/impala-laser-pytorch

An extension of the Impala TorchBeast framework from Facebook.

Primary LanguagePythonApache License 2.0Apache-2.0

Impala / LASER

A PyTorch implementation of IMPALA: Scalable Distributed Deep-RL with Importance Weighted Actor-Learner Architectures by Espeholt, Soyer, Munos et al. and LASER: Off-Policy Actor-Critic with Shared Experience Replay by Schmitt, Hessel and Simonyan.

This is an extension of TorchBeast. Specifically, I took only the MonoBeast implementation and replaced the multiprocessing parallelism to use Ray. While this has been tested on a single machine, it should work out of the box on a cluster (once Ray has been properly set up).

Performance

On my machine (6 core CPU and GTX 1080TI) I saw 3000 steps per second on the basic model (without the LSTM and ResNet), 2000 SPS with the LSTM and 900 SPS with LSTM and ResNet.

Requirements

gym[atari]>=0.14.0 # Installs gym and atari. gitpython>=2.1 # For logging metadata. opencv-python # for atari ray # for parallelism

$ python main.py --env PongNoFrameskip-v4

By default, this uses only a few actors (each with their instance of the environment). Let's change the default settings (try this on a beefy machine!):

$ python3.6 monobeast.py \
    --env PongNoFrameskip-v4 \
    --num_learner_threads 4 \
    --num_actors 45 \
    --total_steps 200000000 \
    --learning_rate 0.0004 \
    --epsilon 0.01 \
    --entropy_cost 0.01 \
    --batch_size 4 \
    --unroll_length 79 \
    --episodes_for_avg 100 \
    --suppress_logs \
    --discounting 0.99 \
    --use_lstm \
    --use_resnet

For LASER, set the flags --replay_size and --replay_ratio which define both the size of the replay memory and the relative number of replay samples per each on-policy sample taken.

Similar to MonoBeast, the implementation is simple. Each actor runs in a separate process with its dedicated instance of the environment and runs the PyTorch model on the CPU to create actions. The resulting rollout trajectories (environment-agent interactions) are sent to the learner. In the main process, the learner consumes these rollouts and uses them to update the model's weights. The learner is parallelised using multithreading, such as building the batch while the gradient step is performed.

(Very rough) overview of the system (taken from TorchBeast readme.md)
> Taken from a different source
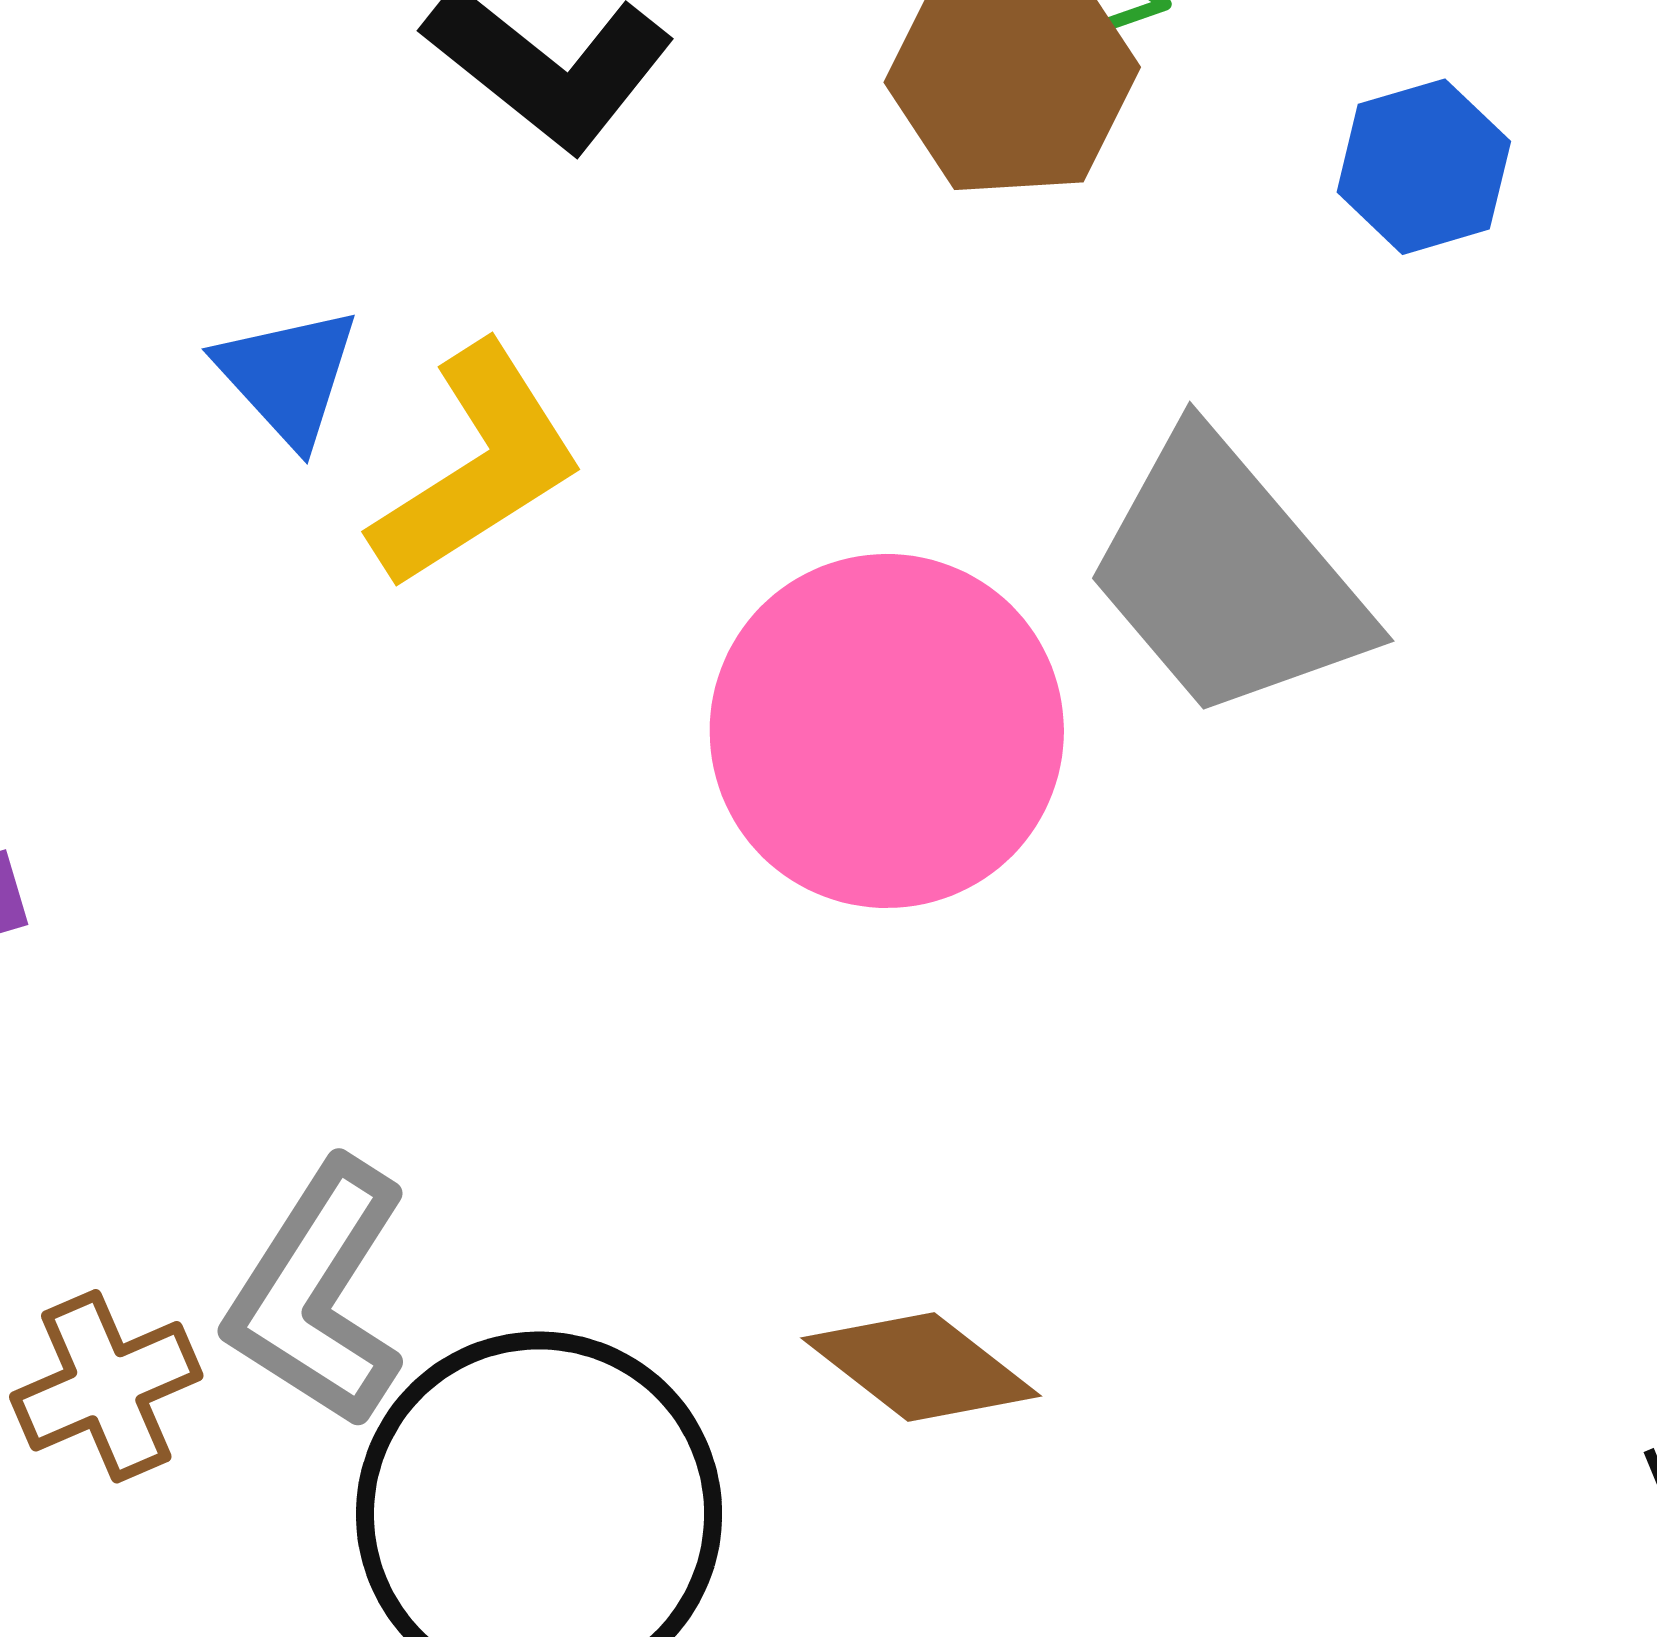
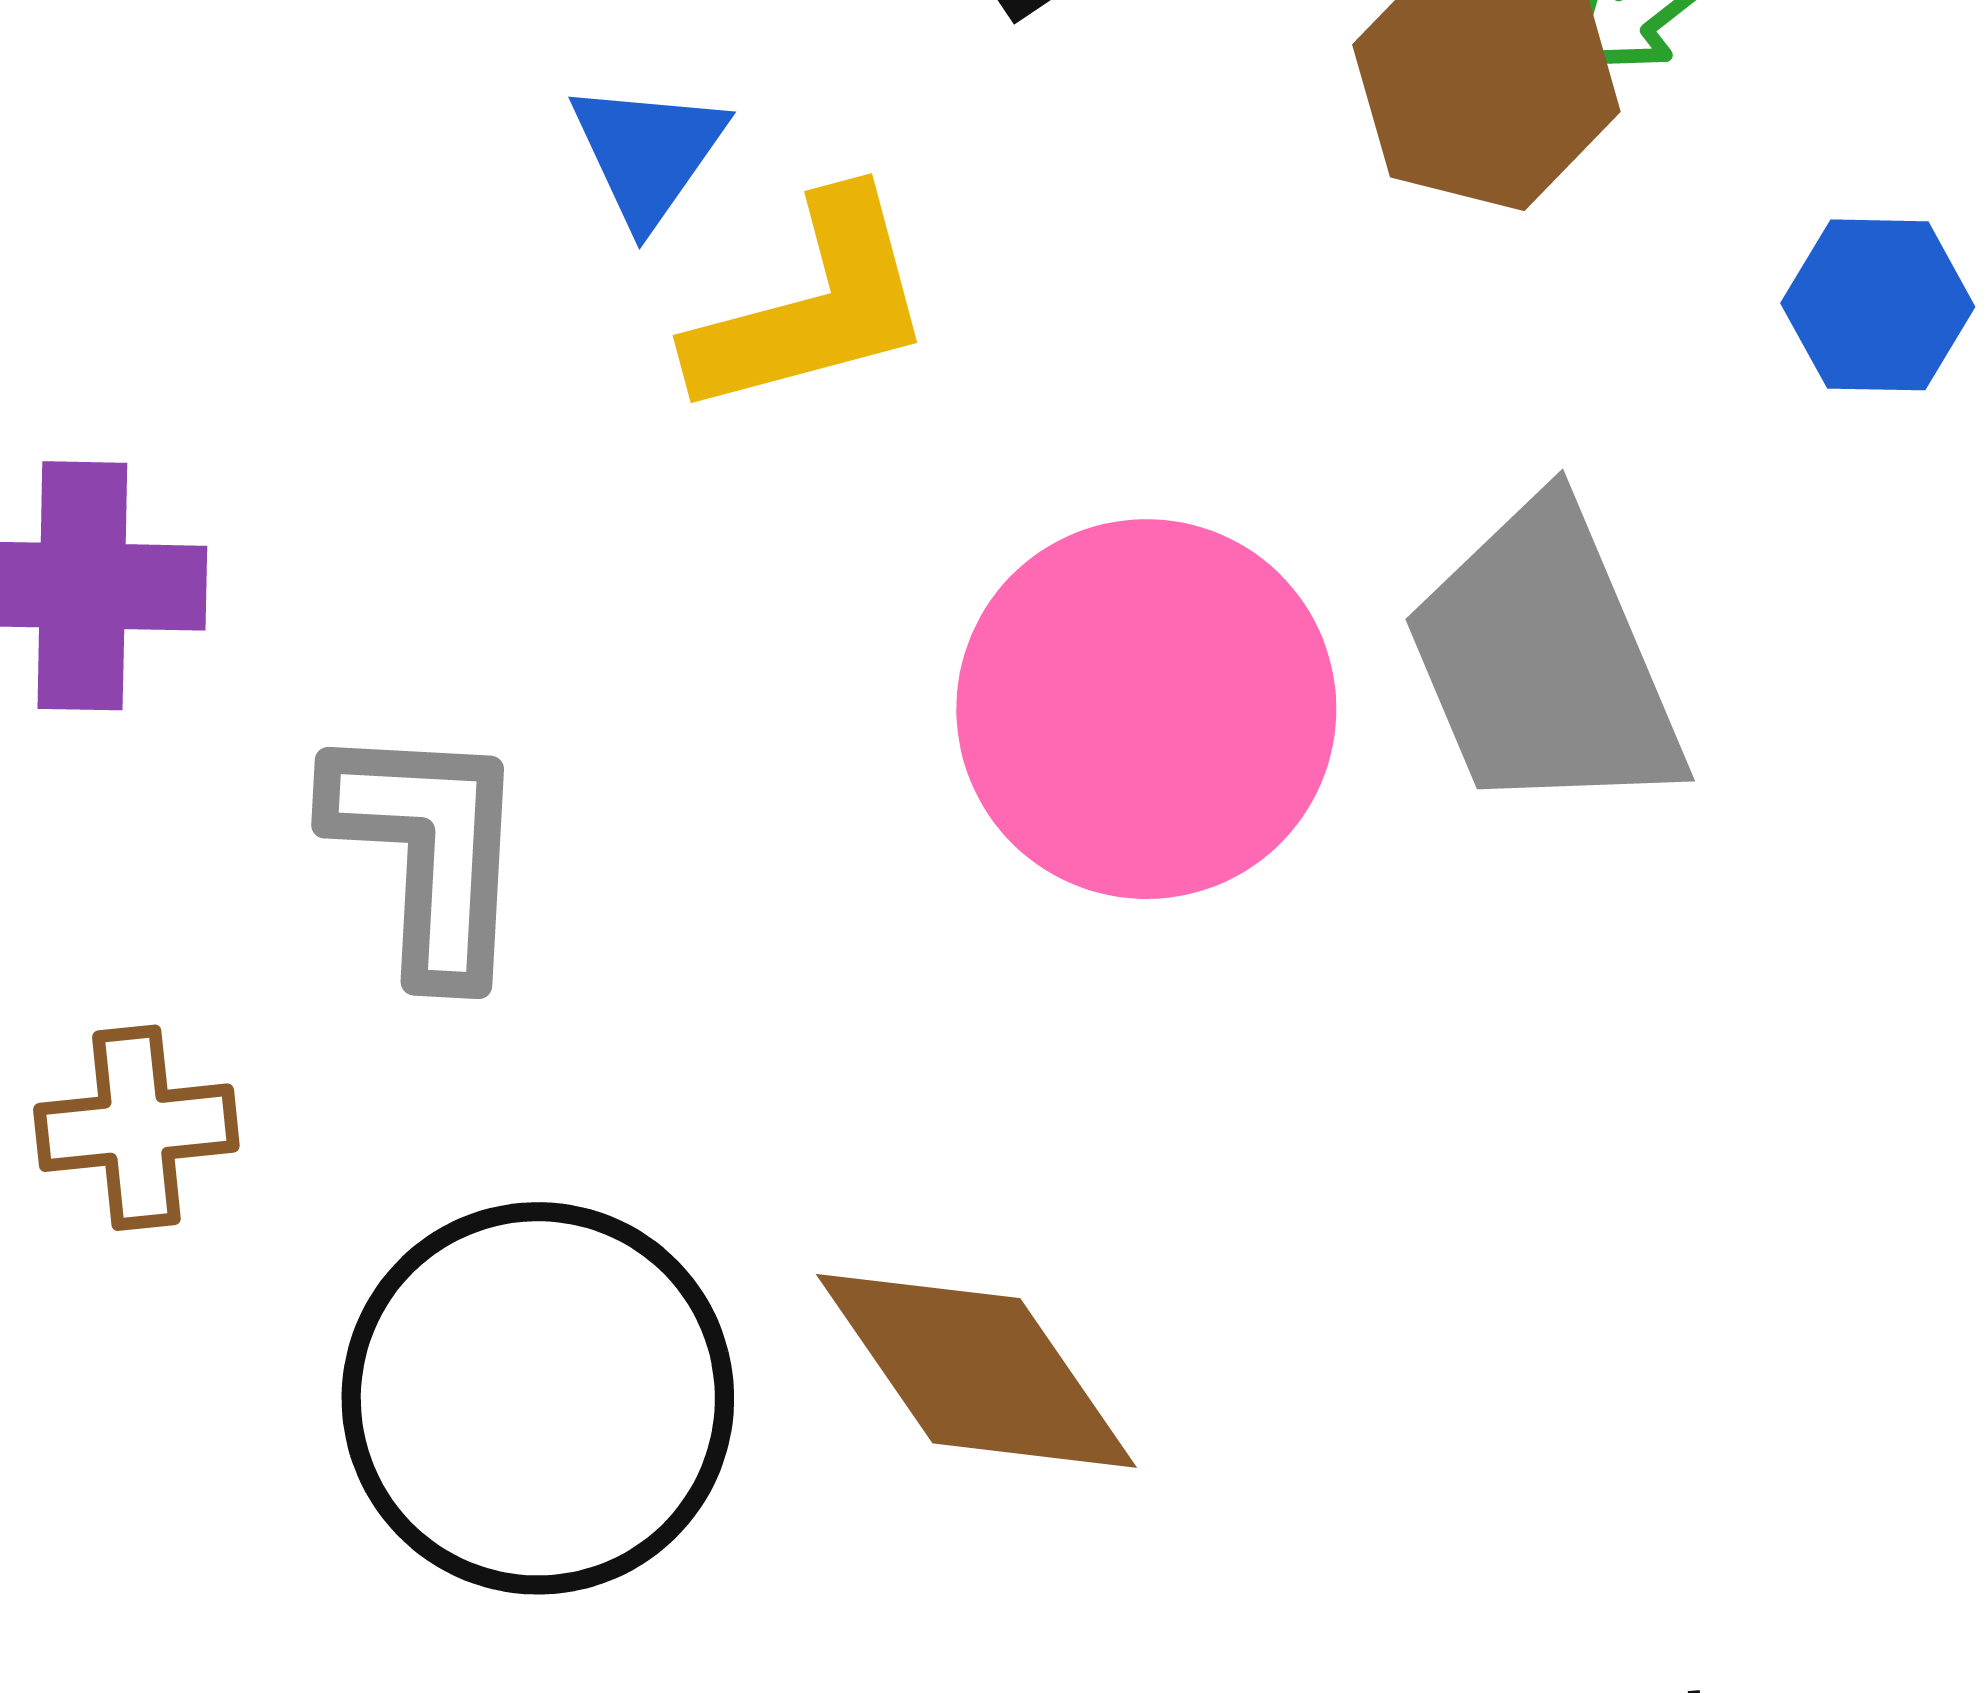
gray L-shape: (318, 1293) -> (428, 851), moved, turned 133
brown diamond: (921, 1367) -> (976, 1371), size x1.4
|-----------------|     |-----------------|                  |-----------------|
|     ACTOR 1     |     |     ACTOR 2     |                  |     ACTOR n     |
|-------|         |     |-------|         |                  |-------|         |
|       |  .......|     |       |  .......|     .   .   .    |       |  .......|
|  Env  |<-.Model.|     |  Env  |<-.Model.|                  |  Env  |<-.Model.|
|       |->.......|     |       |->.......|                  |       |->.......|
|-----------------|     |-----------------|                  |-----------------|
   ^     I                 ^     I                              ^     I
   |     I                 |     I                              |     I Actors
   |     I rollout         |     I rollout               weights|     I send
   |     I                 |     I                     /--------/     I rollouts
   |     I          weights|     I                     |              I (frames,
   |     I                 |     I                     |              I  actions
   |     I                 |     v                     |              I  etc)
   |     L=======>|--------------------------------------|<===========J
   |              |.........      LEARNER                |
   \--------------|..Model.. Consumes rollouts, updates  |
     Learner      |.........       model weights         |
      sends       |--------------------------------------|
     weights

The system has two main components, actors and a learner.

Actors generate rollouts (tensors from a number of steps of environment-agent interactions, including environment frames, agent actions and policy logits, and other data).

The learner consumes that experience, computes a loss and updates the weights. The new weights are then propagated to the actors.